TASK STATEMENT:
Whenever a line below holds the word "Если", copy that line.

RECORDS SUPPLIED:
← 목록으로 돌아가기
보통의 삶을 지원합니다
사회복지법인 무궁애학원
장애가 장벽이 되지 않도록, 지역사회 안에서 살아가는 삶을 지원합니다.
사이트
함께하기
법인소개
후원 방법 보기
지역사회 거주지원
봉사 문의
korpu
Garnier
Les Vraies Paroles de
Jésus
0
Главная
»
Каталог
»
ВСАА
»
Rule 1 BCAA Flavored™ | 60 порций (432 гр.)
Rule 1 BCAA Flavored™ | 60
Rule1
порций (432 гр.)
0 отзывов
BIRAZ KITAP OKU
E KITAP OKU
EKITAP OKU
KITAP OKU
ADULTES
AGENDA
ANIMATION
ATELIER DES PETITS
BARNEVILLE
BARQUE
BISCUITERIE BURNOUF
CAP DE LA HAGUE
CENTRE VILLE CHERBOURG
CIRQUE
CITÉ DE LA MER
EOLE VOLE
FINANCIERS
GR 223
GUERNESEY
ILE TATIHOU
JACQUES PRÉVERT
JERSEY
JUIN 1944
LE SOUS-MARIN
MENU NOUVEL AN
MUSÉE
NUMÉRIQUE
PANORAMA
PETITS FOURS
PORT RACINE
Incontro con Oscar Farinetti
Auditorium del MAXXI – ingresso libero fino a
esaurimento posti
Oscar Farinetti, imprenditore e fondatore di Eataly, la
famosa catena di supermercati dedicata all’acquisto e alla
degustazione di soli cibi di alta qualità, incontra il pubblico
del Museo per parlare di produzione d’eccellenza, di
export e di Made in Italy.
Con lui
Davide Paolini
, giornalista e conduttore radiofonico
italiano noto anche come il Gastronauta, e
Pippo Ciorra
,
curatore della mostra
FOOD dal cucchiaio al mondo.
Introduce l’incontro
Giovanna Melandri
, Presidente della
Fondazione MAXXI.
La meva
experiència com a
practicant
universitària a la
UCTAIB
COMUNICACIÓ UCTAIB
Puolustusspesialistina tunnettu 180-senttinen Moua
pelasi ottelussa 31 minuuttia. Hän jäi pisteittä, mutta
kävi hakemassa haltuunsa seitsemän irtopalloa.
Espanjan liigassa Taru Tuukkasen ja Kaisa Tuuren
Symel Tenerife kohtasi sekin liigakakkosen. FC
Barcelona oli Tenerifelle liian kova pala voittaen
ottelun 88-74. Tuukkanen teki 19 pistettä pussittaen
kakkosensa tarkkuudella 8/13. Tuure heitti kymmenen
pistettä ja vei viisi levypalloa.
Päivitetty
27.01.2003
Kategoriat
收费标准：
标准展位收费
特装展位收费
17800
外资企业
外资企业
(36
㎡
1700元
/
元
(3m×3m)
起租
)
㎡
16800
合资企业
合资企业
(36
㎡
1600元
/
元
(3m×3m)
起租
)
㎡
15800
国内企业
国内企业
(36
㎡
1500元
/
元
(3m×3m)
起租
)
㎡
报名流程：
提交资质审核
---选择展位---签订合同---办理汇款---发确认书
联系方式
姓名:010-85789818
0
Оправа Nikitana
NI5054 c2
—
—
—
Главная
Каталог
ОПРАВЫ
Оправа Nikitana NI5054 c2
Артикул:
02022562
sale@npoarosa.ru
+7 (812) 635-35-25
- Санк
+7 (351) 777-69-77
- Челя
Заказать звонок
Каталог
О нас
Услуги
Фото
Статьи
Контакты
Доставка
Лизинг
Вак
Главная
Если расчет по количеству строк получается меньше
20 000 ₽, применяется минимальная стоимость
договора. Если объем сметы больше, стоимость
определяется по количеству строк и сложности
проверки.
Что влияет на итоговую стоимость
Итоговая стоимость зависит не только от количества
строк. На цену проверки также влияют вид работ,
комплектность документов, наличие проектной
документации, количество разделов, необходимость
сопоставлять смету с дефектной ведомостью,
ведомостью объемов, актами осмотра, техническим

EXERCISE RESULT:
Если расчет по количеству строк получается меньше
договора. Если объем сметы больше, стоимость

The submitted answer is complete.